Zum Vergleich: viele naturwissenschaftliche Theorien enthalten nicht testbare Vorhersagen (für das innere Schwarzer Löcher gelten bestimmte Vorhersagen und mathematische Theoreme der ART; jenseits des kosmischen Horizontes gelten die bekannten physikalischen Gesetze; die Viele-Welten-Interpretation folgt mittels Schrödingergleichung und speziell Dekohärenz)

Zitat:
Zitat von Timm Beitrag anzeigen
Bei 6. scheinst du davon auszugehen, "künstliches Bewusstsein" sei gesetzt. Das sehe ich aus den genannten Gründen nicht so.
Rein von der Abfolge her ...

Zitat:
5. ... entsprächen diese KIs (inklusive ihrem hypothetischen Bewusstsein)
6. ... auf Basis einer zweiten Hypothese - der mathematischen Äquivalenz von biologischem und künstlichen Bewusstsein - ...
... baut (6) auf (5) auf.

Zitat:
Zitat von TomS Beitrag anzeigen
Ich hoffe, die Thematik "Abgleich" nun hinreichend geklärt zu haben. Hier sehe ich den Dissens.
Ok, verstanden.
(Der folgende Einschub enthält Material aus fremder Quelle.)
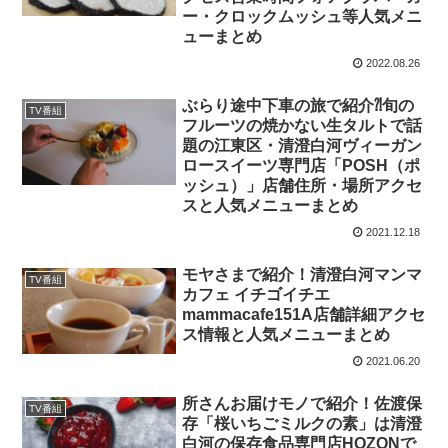
ー・クロックムッシュ等人気メニ
ューまとめ
2022.08.26
ぶらり途中下車の旅で紹介⁈旬の
TV番組
フルーツの焼かない生タルトで話
題の江東区・清澄白河ヴィーガン
ロースイーツ専門店「POSH（ポ
ッシュ）」店舗住所・場所アクセ
スと人気メニューまとめ
2021.12.18
モヤさまで紹介！清澄白河マンマ
TV番組
カフェ イチゴイチエ
mammacafe151A店舗詳細アクセ
ス情報と人気メニューまとめ
2021.06.20
所さんお届けモノで紹介！佐渡保
TV番組
存「桜いちごミルクの素」は清澄
白河の保存食品専門店HOZONで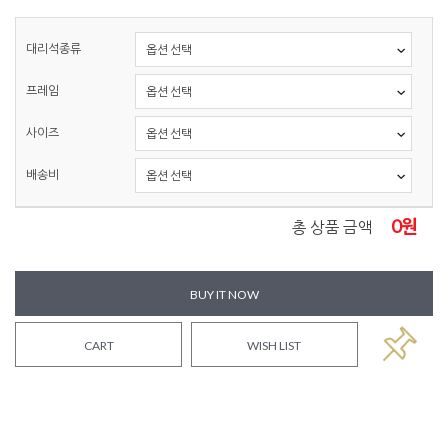
대리석종류
프레임
사이즈
배송비
0
원
총 상품 금액
BUY IT NOW
CART
WISH LIST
Habe ich oben nochmal versucht zu beantworten.

Zusammenfassend: ich sehe keinen expliziten Abgleich, kein explizites Training, keine spezifischen Mechanismen und keine objektive Beobachtung d.h. keinen Test bzgl. Anwesenheit von von Bewusstsein.
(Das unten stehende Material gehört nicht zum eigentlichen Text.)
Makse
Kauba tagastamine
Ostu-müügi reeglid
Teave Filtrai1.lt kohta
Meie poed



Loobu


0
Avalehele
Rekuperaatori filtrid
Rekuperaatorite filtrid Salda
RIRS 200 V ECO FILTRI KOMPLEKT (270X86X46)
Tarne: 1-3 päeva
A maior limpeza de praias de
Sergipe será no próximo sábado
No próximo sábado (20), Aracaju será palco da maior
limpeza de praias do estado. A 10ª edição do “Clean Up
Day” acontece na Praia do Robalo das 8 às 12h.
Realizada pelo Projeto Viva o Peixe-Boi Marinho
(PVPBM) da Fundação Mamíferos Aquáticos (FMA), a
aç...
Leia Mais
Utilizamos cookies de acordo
Frage: hältst du du diesen Ansatz für eine Sackgasse? warum? was fehlt dir? oder bist du lediglich der Meinung, das wir letztlich nichts interessantes über das Bewusstsein lernen, weil es sich unserer objektiven Beobachtung entzieht?
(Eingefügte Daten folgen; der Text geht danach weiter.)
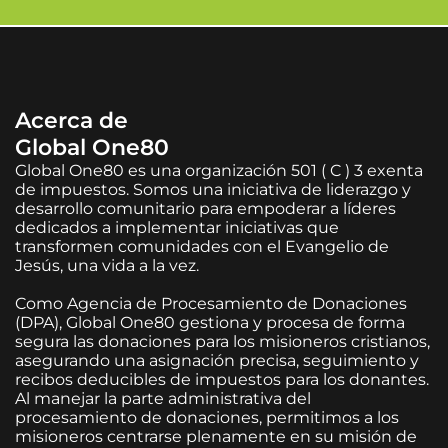
Acerca de
Global One80
Global One80 es una organización 501 ( C ) 3 exenta
de impuestos. Somos una iniciativa de liderazgo y
desarrollo comunitario para empoderar a líderes
dedicados a implementar iniciativas que
transformen comunidades con el Evangelio de
Jesús, una vida a la vez.
Como Agencia de Procesamiento de Donaciones
(DPA), Global One80 gestiona y procesa de forma
segura las donaciones para los misioneros cristianos,
asegurando una asignación precisa, seguimiento y
recibos deducibles de impuestos para los donantes.
Al manejar la parte administrativa del
procesamiento de donaciones, permitimos a los
misioneros centrarse plenamente en su misión de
Warum ist das mein Ansatz?
  • er ist schlank im Sinne von Ockham
  • er ist technisch sehr konkret
  • ich wüsste nicht, was ich konkret ändern sollte
  • er behandelt biologisches und künstliche Intelligenz und Bewusstsein möglichst analog
  • er ist bei weitem nicht ausgereizt (z.B. bzgl. der Größe der NNs und der Sensorik/Aktorik)
  • er enthält offenbar unerforschte Weiten, in denen durchaus Platz für Bewusstsein sein sollte (negativ könnte man auch von unerforschbaren Weiten sprechen)
__________________
Niels Bohr brainwashed a whole generation of theorists into thinking that the job (interpreting quantum theory) was done 50 years ago.